А еще, говорят, во время одного из сражений Петр якобы почувствовал себя плохо. У него закружилась голова так, что он не мог «мыслить и соображать». Петр собрал всех своих военачальников и признался, что у него «пар в голове». В память об этом эпизоде войны Парголово и назвали таким непривычным для русского слуха именем.

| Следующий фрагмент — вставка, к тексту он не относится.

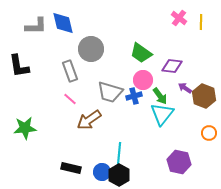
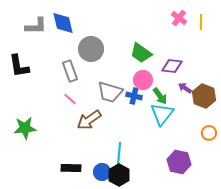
blue cross: rotated 28 degrees clockwise
black rectangle: rotated 12 degrees counterclockwise
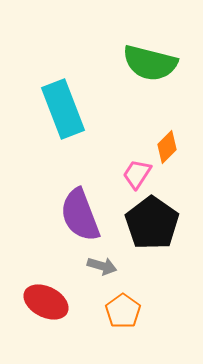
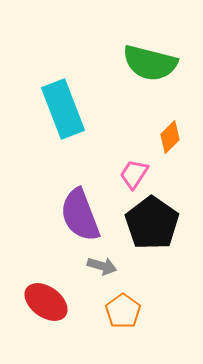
orange diamond: moved 3 px right, 10 px up
pink trapezoid: moved 3 px left
red ellipse: rotated 9 degrees clockwise
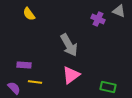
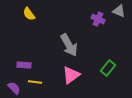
green rectangle: moved 19 px up; rotated 63 degrees counterclockwise
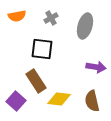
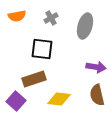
brown rectangle: moved 2 px left, 2 px up; rotated 75 degrees counterclockwise
brown semicircle: moved 5 px right, 6 px up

Недалеко от лесистого и холмистого Парголова находится возвышенность, с которой хорошо просматривается Петербург. С давних времен место это зовется Поклонной горой. Попытки объяснить это название сводятся к двум допетербургским преданиям, тесно связанным с обычаями, уходящими в глубокую древность. Согласно одному из них, давние обитатели здешних мест – карелы – по традиции предков устраивали на возвышенных местах молельни и в праздничные дни приходили к ним поклоняться языческим богам. Одна такая молельня находилась будто бы здесь, на Поклонной горе. Согласно другому, столь же старинному преданию, название это обязано обычаю русских людей при въезде в город и выезде из него класть земные поклоны. Но есть еще одно, уже петербургское предание, согласно которому именно отсюда, с этой горы побежденные шведы посылали своих послов на поклон к Петру I.

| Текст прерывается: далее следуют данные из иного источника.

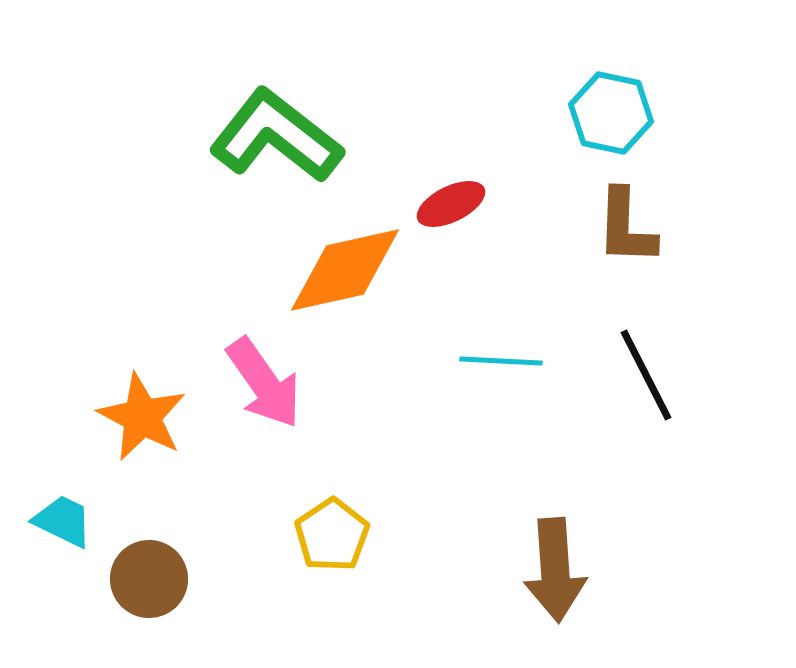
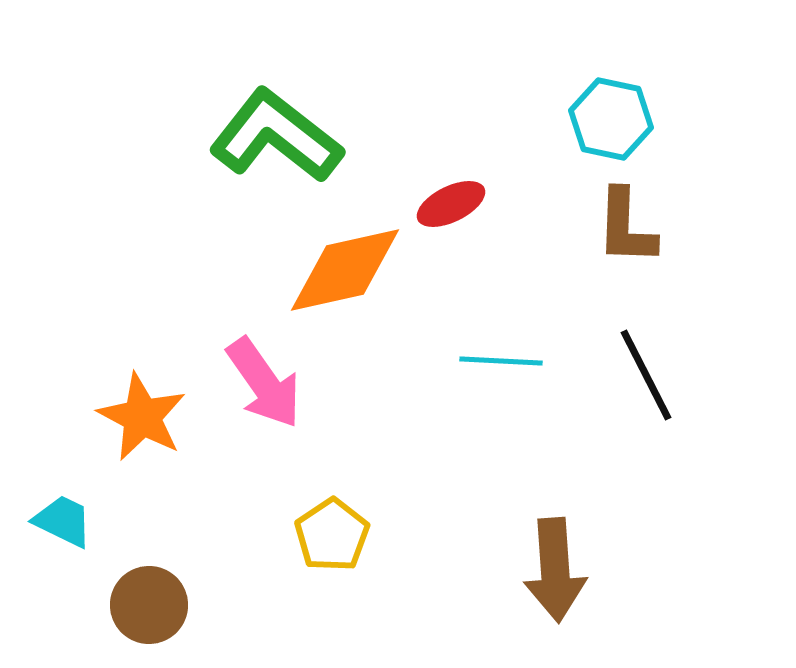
cyan hexagon: moved 6 px down
brown circle: moved 26 px down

Между тем ни основание Петербурга, ни ряд блистательных побед Петра I окончания Северной войны не приблизили. Война продолжалась. В честь одной из побед над шведами Петр I недалеко от взморья заложил Юлианковскую церковь. В народе это название упростилось, и церковь стали называть Ульянковской, от чего выводили и название селения вокруг нее. На самом деле название Ульянка ученые возводят к названию древней финской деревушки Уляла, которая, согласно «Географическому чертежу Ижорской земли», находилась «в Дудергофском погосте восточнее Стреляной мызы», приблизительно на том месте, где расположена нынешняя Ульянка.

В то же время просторечное название церкви ассоциировалось с некой Ульяной, которая, став с тех пор любимой героиней петербургского фольклора, будоражит и подпитывает неиссякаемую творческую энергию народных масс.

По одной легенде, на обочине старой Петергофской дороги, на краю безымянной деревушки в несколько дворов, при Петре I некая предприимчивая Ульяна завела кабачок, пользовавшийся широкой популярностью у путешественников. От этой легендарной Ульяны будто бы и пошло название известного района Петербурга.

По другой, царь Петр, проезжая однажды этими местами, увидел стоявшую у дороги молодуху, остановил экипаж, вылез из него и спросил, как ее зовут. Она ответила: «Ульянка», и, смутившись, опустила голову. С тех пор и зовется это место Ульянкой.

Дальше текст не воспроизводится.